Quella statua non c'è più, per un
caso singolare. Circa cento settant'anni dopo quello che stiam raccontando, un giorno le
fu cambiata la testa, le fu levato di mano lo scettro, e sostituito a questo un pugnale; e
alla statua fu messo nome Marco Bruto. Così accomodata stette forse un par d'anni; ma,
una mattina, certuni che non avevan simpatia con Marco Bruto, anzi dovevano avere con lui
una ruggine segreta, gettarono una fune intorno alla statua, la tiraron giù, le fecero
cento angherie; e, mutilata e ridotta a un torso informe, la strascicarono, con gli occhi
in fuori, e con le lingue fuori, per le strade, e, quando furon stracchi bene, la
ruzzolarono non so dove. Chi l'avesse detto a Andrea Biffi, quando la scolpiva !
Dalla piazza de' Mercanti, la
marmaglia insaccò, per quell'altr'arco, nella via de' fustagnai, e di lì si sparpagliò
nel Cordusio.

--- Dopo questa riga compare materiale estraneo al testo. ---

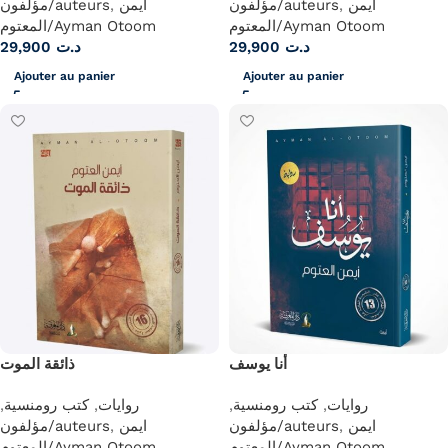
مؤلفون/auteurs
,
ايمن
مؤلفون/auteurs
,
ايمن
المعتوم/Ayman Otoom
المعتوم/Ayman Otoom
29,900
د.ت
29,900
د.ت
Ajouter au panier
Ajouter au panier
أنا يوسف
ذائقة الموت
,
كتب رومنسية
,
روايات
,
كتب رومنسية
,
روايات
مؤلفون/auteurs
,
ايمن
مؤلفون/auteurs
,
ايمن
المعتوم/Ayman Otoom
المعتوم/Ayman Otoom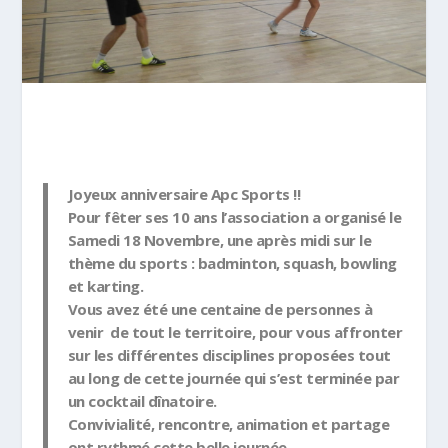
Joyeux anniversaire Apc Sports !!
Pour fêter ses 10 ans l’association a organisé le
Samedi 18 Novembre, une après midi sur le
thème du sports : badminton, squash, bowling
et karting.
Vous avez été une centaine de personnes à
venir de tout le territoire, pour vous affronter
sur les différentes disciplines proposées tout
au long de cette journée qui s’est terminée par
un cocktail dînatoire.
Convivialité, rencontre, animation et partage
ont rythmé cette belle journée.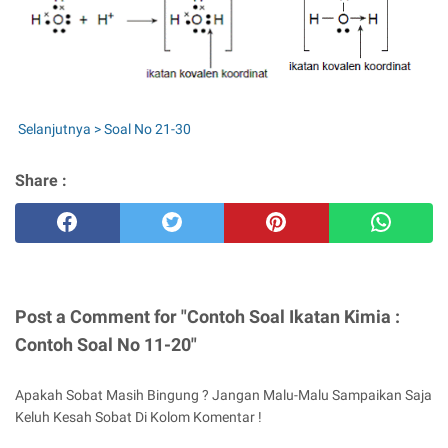
Selanjutnya > Soal No 21-30
Share :
Post a Comment for "Contoh Soal Ikatan Kimia :
Contoh Soal No 11-20"
Apakah Sobat Masih Bingung ? Jangan Malu-Malu Sampaikan Saja
Keluh Kesah Sobat Di Kolom Komentar !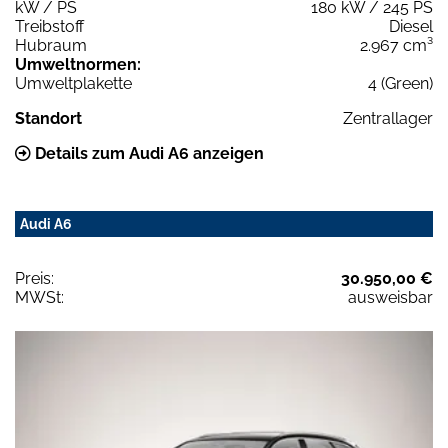
kW / PS
180 kW / 245 PS
Treibstoff
Diesel
Hubraum
2.967 cm³
Umweltnormen:
Umweltplakette
4 (Green)
Standort
Zentrallager
Details zum Audi A6 anzeigen
Audi A6
Preis:
30.950,00 €
MWSt:
ausweisbar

Ognuno, al primo sboccarvi, guardava subito verso il forno ch'era stato
indicato. Ma in vece della moltitudine d'amici che s'aspettavano di trovar lì già al
lavoro, videro soltanto alcuni starsene, come esitando, a qualche distanza della bottega,
la quale era chiusa, e alle finestre gente armata, in atto di star pronti a difendersi. A
quella vista, chi si maravigliava, chi sagrava, chi rideva; chi si voltava, per informar
quelli che arrivavan via via; chi si fermava, chi voleva tornare indietro, chi diceva: -
avanti, avanti -. C'era un incalzare e un rattenere, come un ristagno, una titubazione, un
ronzìo confuso di contrasti e di consulte. In questa, scoppiò di mezzo alla folla una
maledetta voce: - c'è qui vicino la casa del vicario di provvisione: andiamo a far
giustizia, e a dare il sacco -. Parve il rammentarsi comune d'un concerto preso,
piùttosto che l'accettazione d'una proposta. - Dal vicario! dal vicario! - è il solo
grido che si possa sentire. La turba si move, tutta insieme, verso la strada dov'era la
casa nominata in un così cattivo punto.